Return precisely the opening lines of the listing below, ending with the line that contains "O que são OKRs e como utilizá-las?".

======

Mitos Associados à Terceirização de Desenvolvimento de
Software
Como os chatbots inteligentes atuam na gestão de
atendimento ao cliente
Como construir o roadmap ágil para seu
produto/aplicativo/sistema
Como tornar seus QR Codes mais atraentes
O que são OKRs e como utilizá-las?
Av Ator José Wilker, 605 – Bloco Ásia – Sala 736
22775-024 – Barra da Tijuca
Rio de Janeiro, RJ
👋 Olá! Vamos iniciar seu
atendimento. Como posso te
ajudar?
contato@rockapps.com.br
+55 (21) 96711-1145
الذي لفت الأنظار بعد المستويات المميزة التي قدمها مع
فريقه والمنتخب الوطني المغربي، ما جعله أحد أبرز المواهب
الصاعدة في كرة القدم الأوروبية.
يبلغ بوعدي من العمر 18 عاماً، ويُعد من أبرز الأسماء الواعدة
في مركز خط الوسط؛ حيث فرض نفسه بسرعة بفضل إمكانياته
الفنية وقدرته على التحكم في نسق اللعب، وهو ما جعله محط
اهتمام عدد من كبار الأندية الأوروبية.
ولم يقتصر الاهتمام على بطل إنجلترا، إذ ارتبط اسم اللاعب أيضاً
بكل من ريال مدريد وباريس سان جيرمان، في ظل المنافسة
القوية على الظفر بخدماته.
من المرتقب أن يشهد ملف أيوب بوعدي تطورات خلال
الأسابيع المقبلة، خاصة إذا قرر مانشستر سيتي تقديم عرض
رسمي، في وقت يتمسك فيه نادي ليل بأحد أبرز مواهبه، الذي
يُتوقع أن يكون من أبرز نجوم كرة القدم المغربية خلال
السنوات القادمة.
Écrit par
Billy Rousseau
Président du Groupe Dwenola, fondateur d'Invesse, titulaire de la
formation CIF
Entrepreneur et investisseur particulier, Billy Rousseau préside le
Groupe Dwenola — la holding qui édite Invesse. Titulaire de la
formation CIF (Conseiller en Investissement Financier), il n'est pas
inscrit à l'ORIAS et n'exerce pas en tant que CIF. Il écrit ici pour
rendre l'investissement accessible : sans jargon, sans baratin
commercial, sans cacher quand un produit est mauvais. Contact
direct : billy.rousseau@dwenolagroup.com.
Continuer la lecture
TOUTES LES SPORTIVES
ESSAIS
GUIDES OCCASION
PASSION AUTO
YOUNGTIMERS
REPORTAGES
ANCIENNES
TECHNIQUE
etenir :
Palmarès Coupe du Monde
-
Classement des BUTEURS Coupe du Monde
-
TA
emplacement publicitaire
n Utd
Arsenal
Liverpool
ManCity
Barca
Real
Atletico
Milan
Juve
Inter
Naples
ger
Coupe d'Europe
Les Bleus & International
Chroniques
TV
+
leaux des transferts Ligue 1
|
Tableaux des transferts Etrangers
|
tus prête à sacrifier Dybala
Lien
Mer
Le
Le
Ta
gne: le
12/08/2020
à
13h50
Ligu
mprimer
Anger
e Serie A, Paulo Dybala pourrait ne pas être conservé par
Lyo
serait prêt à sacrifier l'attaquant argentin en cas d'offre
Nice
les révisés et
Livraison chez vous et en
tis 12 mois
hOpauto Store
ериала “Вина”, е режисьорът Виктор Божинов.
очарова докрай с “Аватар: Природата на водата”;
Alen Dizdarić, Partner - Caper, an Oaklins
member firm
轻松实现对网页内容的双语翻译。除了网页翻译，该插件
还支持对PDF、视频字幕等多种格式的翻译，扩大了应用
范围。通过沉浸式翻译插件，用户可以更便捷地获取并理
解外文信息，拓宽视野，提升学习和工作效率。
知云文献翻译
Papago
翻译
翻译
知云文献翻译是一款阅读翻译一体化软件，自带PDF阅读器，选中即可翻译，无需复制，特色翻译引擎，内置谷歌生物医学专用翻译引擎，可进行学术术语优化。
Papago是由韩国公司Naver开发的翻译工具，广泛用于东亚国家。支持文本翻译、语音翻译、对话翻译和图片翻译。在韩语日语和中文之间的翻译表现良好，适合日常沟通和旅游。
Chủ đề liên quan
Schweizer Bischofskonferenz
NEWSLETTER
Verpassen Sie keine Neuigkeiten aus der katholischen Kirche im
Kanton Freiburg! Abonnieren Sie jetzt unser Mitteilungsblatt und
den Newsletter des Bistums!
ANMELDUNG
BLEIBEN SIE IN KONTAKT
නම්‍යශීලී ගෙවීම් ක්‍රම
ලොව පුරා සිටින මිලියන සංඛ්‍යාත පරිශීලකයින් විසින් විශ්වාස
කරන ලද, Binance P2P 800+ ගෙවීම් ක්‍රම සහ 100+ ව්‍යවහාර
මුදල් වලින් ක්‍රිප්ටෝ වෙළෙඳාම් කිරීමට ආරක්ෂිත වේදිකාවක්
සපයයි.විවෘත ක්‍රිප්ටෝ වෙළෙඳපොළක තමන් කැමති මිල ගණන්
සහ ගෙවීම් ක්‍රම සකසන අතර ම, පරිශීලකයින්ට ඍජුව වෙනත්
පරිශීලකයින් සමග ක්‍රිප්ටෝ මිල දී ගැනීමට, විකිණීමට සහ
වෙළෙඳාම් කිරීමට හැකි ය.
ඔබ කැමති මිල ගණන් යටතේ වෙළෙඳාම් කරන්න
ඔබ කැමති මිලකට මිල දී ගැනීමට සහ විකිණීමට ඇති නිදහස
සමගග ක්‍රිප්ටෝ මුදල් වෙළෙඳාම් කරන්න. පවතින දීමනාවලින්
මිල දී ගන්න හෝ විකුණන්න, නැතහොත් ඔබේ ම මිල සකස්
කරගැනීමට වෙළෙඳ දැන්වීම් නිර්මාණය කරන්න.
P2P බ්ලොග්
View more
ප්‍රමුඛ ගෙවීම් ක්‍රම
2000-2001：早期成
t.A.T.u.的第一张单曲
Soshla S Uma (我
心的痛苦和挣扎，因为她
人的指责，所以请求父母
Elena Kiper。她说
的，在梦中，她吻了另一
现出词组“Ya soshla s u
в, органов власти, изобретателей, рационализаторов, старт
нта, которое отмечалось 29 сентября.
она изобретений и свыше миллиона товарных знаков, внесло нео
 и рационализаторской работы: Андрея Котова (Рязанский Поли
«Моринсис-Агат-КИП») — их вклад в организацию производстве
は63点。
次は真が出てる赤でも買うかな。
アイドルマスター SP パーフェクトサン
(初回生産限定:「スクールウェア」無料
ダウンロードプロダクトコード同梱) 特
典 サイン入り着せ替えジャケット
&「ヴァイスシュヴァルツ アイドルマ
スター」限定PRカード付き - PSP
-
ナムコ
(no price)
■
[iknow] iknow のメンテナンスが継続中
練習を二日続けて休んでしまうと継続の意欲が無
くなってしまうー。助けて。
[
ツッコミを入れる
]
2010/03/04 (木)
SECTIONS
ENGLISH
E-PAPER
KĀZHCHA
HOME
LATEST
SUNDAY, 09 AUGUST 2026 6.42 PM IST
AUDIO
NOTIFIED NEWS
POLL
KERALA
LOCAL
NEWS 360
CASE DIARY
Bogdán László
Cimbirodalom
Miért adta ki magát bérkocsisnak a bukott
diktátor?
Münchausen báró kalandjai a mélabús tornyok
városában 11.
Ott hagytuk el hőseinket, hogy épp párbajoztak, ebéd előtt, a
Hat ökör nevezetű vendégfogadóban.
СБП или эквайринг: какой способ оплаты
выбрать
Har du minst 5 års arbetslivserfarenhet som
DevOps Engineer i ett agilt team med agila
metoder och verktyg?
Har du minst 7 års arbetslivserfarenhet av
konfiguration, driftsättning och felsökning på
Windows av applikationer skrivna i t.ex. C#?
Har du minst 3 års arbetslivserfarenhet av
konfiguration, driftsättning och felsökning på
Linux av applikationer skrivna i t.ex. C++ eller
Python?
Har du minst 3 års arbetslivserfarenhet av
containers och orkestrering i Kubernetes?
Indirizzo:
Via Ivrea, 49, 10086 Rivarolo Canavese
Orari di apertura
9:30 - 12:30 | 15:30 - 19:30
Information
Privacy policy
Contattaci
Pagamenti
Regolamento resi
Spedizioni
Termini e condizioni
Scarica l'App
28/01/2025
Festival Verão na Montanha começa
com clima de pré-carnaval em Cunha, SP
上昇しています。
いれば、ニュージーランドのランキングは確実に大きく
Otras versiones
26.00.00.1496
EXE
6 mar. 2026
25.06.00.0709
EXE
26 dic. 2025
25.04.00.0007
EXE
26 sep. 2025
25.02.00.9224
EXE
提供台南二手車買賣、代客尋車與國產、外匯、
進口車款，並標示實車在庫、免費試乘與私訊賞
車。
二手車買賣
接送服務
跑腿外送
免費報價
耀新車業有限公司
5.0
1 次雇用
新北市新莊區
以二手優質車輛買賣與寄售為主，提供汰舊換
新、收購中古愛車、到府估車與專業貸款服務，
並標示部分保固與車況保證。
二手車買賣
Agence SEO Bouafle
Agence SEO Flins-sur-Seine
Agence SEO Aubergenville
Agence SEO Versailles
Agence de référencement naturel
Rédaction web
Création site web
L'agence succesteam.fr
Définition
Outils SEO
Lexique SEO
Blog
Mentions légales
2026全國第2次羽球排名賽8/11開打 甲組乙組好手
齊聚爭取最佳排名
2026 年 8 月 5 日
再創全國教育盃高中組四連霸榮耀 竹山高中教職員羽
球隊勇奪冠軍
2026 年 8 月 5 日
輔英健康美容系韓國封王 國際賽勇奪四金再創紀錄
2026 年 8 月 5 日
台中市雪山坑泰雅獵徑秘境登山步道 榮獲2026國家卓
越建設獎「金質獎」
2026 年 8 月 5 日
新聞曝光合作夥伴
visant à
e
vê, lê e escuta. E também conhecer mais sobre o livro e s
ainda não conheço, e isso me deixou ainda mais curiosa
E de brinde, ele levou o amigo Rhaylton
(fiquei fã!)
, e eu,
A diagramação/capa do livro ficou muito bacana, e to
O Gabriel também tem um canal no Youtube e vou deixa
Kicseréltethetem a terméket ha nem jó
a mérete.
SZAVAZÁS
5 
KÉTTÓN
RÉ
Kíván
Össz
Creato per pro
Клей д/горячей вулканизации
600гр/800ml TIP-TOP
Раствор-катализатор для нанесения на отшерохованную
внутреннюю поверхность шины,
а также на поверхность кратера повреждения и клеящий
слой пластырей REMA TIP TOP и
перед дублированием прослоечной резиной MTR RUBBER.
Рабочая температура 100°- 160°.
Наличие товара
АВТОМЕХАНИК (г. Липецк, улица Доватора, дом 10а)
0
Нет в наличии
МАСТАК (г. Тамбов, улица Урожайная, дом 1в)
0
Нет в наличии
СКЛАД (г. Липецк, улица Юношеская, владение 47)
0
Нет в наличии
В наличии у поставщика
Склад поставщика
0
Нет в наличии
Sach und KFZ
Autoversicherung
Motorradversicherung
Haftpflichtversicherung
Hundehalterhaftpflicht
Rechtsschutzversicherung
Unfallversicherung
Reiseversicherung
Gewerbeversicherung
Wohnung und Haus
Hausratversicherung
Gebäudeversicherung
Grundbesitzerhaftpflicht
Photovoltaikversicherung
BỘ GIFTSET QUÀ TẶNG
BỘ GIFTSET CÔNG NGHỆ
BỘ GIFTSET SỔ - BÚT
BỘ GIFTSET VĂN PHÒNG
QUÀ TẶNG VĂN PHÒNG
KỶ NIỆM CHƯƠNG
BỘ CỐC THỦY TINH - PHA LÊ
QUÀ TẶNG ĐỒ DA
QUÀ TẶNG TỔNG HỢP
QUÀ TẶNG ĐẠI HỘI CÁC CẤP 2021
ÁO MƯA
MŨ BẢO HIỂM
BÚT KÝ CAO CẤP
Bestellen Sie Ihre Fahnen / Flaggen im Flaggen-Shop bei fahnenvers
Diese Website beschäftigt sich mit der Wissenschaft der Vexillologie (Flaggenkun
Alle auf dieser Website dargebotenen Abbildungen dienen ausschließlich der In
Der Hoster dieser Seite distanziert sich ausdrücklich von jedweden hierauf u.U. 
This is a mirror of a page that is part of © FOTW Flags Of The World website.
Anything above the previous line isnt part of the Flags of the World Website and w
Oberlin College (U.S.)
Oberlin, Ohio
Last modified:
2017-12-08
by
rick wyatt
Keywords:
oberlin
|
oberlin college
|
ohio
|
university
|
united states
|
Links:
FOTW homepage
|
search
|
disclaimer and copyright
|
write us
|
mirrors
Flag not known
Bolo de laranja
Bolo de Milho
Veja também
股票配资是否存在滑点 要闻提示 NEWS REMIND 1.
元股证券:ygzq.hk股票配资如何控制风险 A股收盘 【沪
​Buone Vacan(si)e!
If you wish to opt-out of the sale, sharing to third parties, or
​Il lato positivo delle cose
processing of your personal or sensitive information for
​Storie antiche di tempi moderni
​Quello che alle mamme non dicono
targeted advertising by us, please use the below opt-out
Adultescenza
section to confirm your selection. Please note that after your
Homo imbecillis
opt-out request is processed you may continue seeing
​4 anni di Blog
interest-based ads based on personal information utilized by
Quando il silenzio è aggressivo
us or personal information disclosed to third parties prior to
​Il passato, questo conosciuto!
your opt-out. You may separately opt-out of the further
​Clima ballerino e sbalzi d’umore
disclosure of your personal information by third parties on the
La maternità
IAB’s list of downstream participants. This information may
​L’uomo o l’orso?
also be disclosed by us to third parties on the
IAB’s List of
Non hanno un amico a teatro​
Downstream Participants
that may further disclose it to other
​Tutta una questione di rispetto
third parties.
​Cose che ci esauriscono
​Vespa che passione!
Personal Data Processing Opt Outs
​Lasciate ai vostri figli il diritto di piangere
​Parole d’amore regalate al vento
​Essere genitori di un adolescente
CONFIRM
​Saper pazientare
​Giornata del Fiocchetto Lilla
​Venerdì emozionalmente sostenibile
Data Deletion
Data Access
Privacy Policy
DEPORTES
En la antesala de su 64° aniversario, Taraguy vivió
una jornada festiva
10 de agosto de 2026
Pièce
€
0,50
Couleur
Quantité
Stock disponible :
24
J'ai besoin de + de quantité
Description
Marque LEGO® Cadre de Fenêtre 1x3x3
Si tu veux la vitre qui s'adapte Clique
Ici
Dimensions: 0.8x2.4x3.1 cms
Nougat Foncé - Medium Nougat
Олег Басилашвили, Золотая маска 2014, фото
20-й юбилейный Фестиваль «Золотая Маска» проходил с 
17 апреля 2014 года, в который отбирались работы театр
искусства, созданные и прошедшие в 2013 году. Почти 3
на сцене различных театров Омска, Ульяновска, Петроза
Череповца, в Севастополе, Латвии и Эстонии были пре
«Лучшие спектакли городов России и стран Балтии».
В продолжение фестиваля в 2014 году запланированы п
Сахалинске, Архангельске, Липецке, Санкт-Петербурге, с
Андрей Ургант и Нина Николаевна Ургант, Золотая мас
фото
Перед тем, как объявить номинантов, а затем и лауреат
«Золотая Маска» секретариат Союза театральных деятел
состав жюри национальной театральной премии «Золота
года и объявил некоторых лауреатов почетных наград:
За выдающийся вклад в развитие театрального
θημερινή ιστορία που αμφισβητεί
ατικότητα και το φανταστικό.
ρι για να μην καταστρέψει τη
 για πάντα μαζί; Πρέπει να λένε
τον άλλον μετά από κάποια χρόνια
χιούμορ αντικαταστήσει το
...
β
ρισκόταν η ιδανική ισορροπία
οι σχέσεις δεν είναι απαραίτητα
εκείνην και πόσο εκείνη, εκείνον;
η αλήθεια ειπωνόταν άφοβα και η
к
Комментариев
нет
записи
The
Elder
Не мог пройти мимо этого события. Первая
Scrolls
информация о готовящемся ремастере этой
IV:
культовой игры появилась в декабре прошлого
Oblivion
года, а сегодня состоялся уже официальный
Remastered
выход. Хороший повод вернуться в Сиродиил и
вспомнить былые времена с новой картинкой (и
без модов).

======

## Written response
Mitos Associados à Terceirização de Desenvolvimento de
Software
Como os chatbots inteligentes atuam na gestão de
atendimento ao cliente
Como construir o roadmap ágil para seu
produto/aplicativo/sistema
Como tornar seus QR Codes mais atraentes
O que são OKRs e como utilizá-las?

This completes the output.